Somewhere Between Buying X-Long Twin Sheets & Picking Classes – Squeeze in a Conversation About Drinking

Guest Post by Lisa Frederiksen

Yeah. Right. For many parents, trying to have conversations about drinking with their teen the summer before heading off to college feels way too late. Not only that, but it’s a crazy, scary, proud, emotional time for parents, and what in the world do you say to an older teen when it comes to drinking alcohol, anyway — especially when “everybody’s doing it?”

One approach is to share information from the perspective of how to stay safe when around friends who are drinking. Here are three informational conversation starters for these kinds of talks:

1. Did you know alcohol is not processed like other foods and liquids, which is why a person acts the way they do when drunk? Alcohol enters the bloodstream through the walls of the small intestine. Because alcohol dissolves in water, the bloodstream carries it throughout the body (which is 60-70% water) where it is absorbed into body tissue high in water content, such as the brain. The liver metabolizes alcohol – meaning that’s how it leaves the body – we can’t vomit, sweat or urinate it out.
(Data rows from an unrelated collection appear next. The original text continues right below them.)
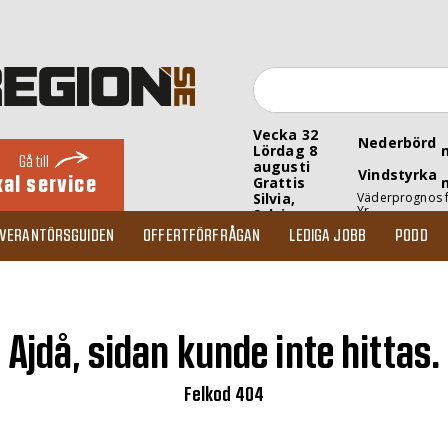
Vecka 32
Nederbörd
Lördag 8
Gå till
augusti
Vindstyrka
kal service
Grattis
Silvia,
Väderprognos 
Yr
Sylvia
EVERANTÖRSGUIDEN
OFFERTFÖRFRÅGAN
LEDIGA JOBB
PODD
Ajdå, sidan kunde inte hittas.
Felkod 404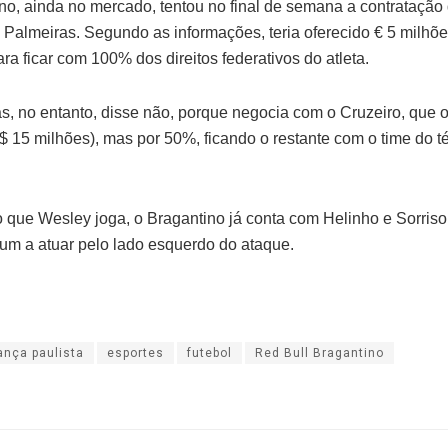
no, ainda no mercado, tentou no final de semana a contratação
 Palmeiras. Segundo as informações, teria oferecido € 5 milhõ
ra ficar com 100% dos direitos federativos do atleta.
s, no entanto, disse não, porque negocia com o Cruzeiro, que o
$ 15 milhões), mas por 50%, ficando o restante com o time do t
 que Wesley joga, o Bragantino já conta com Helinho e Sorriso
 um a atuar pelo lado esquerdo do ataque.
ança paulista
esportes
futebol
Red Bull Bragantino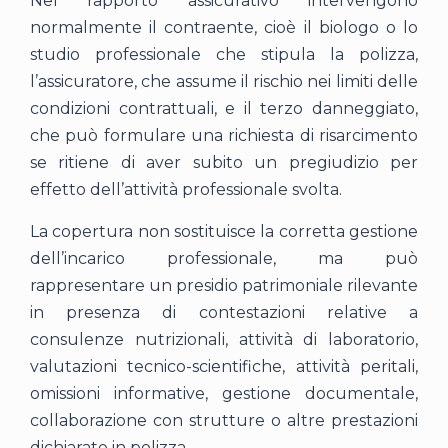
Nel rapporto assicurativo intervengono
normalmente il contraente, cioè il biologo o lo
studio professionale che stipula la polizza,
l’assicuratore, che assume il rischio nei limiti delle
condizioni contrattuali, e il terzo danneggiato,
che può formulare una richiesta di risarcimento
se ritiene di aver subito un pregiudizio per
effetto dell’attività professionale svolta.
La copertura non sostituisce la corretta gestione
dell’incarico professionale, ma può
rappresentare un presidio patrimoniale rilevante
in presenza di contestazioni relative a
consulenze nutrizionali, attività di laboratorio,
valutazioni tecnico-scientifiche, attività peritali,
omissioni informative, gestione documentale,
collaborazione con strutture o altre prestazioni
dichiarate in polizza.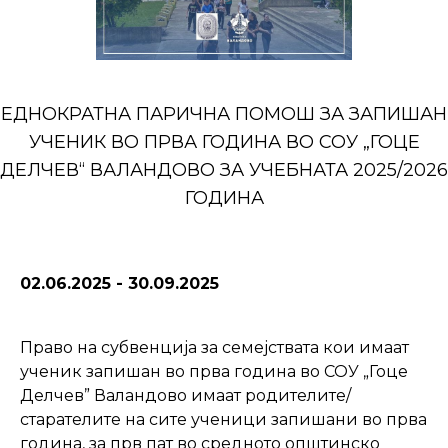
ЕДНОКРАТНА ПАРИЧНА ПОМОШ ЗА ЗАПИШАН
УЧЕНИК ВО ПРВА ГОДИНА ВО СОУ „ГОЦЕ
ДЕЛЧЕВ“ ВАЛАНДОВО ЗА УЧЕБНАТА 2025/2026
ГОДИНА
02.06.2025
-
30.09.2025
Право на субвенција за семејствата кои имаат
ученик запишан во прва година во СОУ „Гоце
Делчев” Валандово имаат родителите/
старателите на сите ученици запишани во прва
година, за прв пат во средното општинско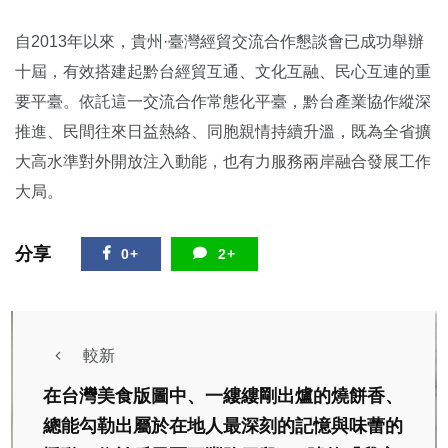
自2013年以來，貴州·臺灣經貿交流合作懇談會已成功舉辦
十屆，有效搭建起黔台經貿互通、文化互融、民心互連的重
要平臺。依託這一交流合作常態化平臺，黔台產業協作縱深
推進、民間往來日益熱絡、同胞親情持續升溫，既為全省擴
大高水準對外開放注入動能，也有力服務兩岸融合發展工作
大局。
分享
0+
2+
較新
在台灣美食版圖中、一縷縷剛出爐的燒餅香、
總能勾勒出屬於在地人最深刻的記憶與味蕾的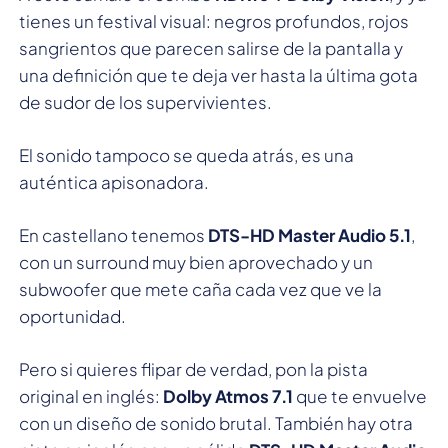
tienes un festival visual: negros profundos, rojos
sangrientos que parecen salirse de la pantalla y
una definición que te deja ver hasta la última gota
de sudor de los supervivientes.
El sonido tampoco se queda atrás, es una
auténtica apisonadora.
En castellano tenemos
DTS-HD Master Audio 5.1
,
con un surround muy bien aprovechado y un
subwoofer que mete caña cada vez que ve la
oportunidad.
Pero si quieres flipar de verdad, pon la pista
original en inglés:
Dolby Atmos 7.1
que te envuelve
con un diseño de sonido brutal. También hay otra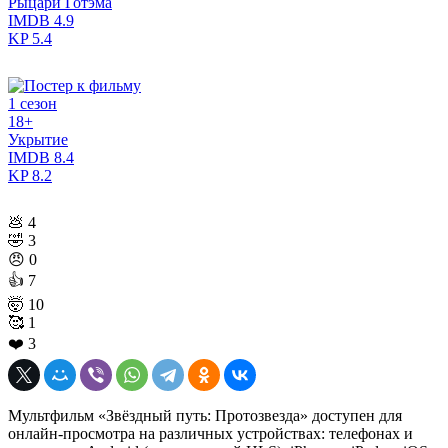
Рыцари Готэма
IMDB
4.9
KP
5.4
1 сезон
18+
Укрытие
IMDB
8.4
KP
8.2
💩
4
🤣
3
😠
0
👍
7
🤯
10
🥰
1
❤️
3
Мультфильм «Звёздный путь: Протозвезда» доступен для
онлайн-просмотра на различных устройствах: телефонах и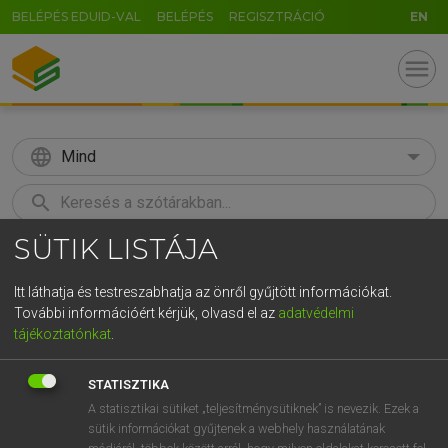
BELÉPÉS EDUID-VAL
BELÉPÉS
REGISZTRÁCIÓ
EN
menu
language
Mind
search
SÜTIK LISTÁJA
GR
KERESÉS
5
6
7
8
9
ö
ü
ó
Itt láthatja és testreszabhatja az önről gyűjtött információkat.
További információért kérjük, olvasd el az
adatvédelmi
r
t
z
u
i
o
p
ő
ú
ECKHARDT SÁNDOR, KONRÁD MIKLÓS
tájékoztatónkat
.
Magyar−francia nagyszótár
g
h
j
k
l
é
á
ű
Ω
STATISZTIKA
v
b
n
m
,
.
-
AltGr
A statisztikai sütiket „teljesítménysütiknek” is nevezik. Ezek a
sütik információkat gyűjtenek a webhely használatának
That’s because alcohol is not digested like other foods or liquids. It takes the liver about one hour (often up to two) to metabolize the alcohol in one standard drink. Four drinks will take four hours. There are many variables that influence how quickly alcohol is metabolized, including weight, gender, stress, medications, and stage of brain development. Notice that last one — stage of brain development. The teen brain goes through some key developmental processes, especially through one’s early 20s. Because the teen brain is not fully developed, young drinkers are more vulnerable than adults to many of the effects of alcohol in some areas of the brain — areas that control and modulate emotion, memory, learning, motivation and judgment, for example, AND less vulnerable in other areas — areas that control drowsiness or lack of coordination. The latter is partly what gives the perception that a young drinker can “handle” their drinking.

Because the brain is mostly water and highly vascularized (meaning lots of blood vessels) and it controls everything we think, feel, say and do, the excess alcohol (waiting its turn out the liver) stays in the bloodstream and suppresses certain brain functions, such as the ability to “think” straight and act normally. This is why a person can find him/herself engaging in the drinking behaviors listed in #2.

2. Did you know there’s actually a “number of drinks” definition for binge drinking, which is often how people get into trouble – too much alcohol sitting in the brain suppresses brain function. Binge drinking is defined as having 4 or more standard drinks on an occasion for women and 5 or more for men. Binge drinking can cause a person to engage in drinking behaviors – even if the drinking pattern occurs only once, like those listed below:


  • Fighting with friends or family about the drinking; saying or doing things you don’t remember or regret.
  • Experiencing blackouts – fragmentary or complete; vomiting; passing out.
  • Driving while under the influence; riding in a car with someone who is.
  • Having unplanned or unprotected sex.
  • Being admitted to the emergency room with a high BAC
  • Doing poorly at work or school because of recovering from the drinking.
  • Causing Secondhand Drinking (SHD), which is a term to describe what happens to the person who is trying to make sense of or stay safe when confronted by the drinking behaviors.
And by the way: “normal” or “low-risk” drinking limits are defined as: no more than 3 standard drinks on any one day or 7 in a week for women and no more than 4 standard drinks on any day or 14 in a week for men.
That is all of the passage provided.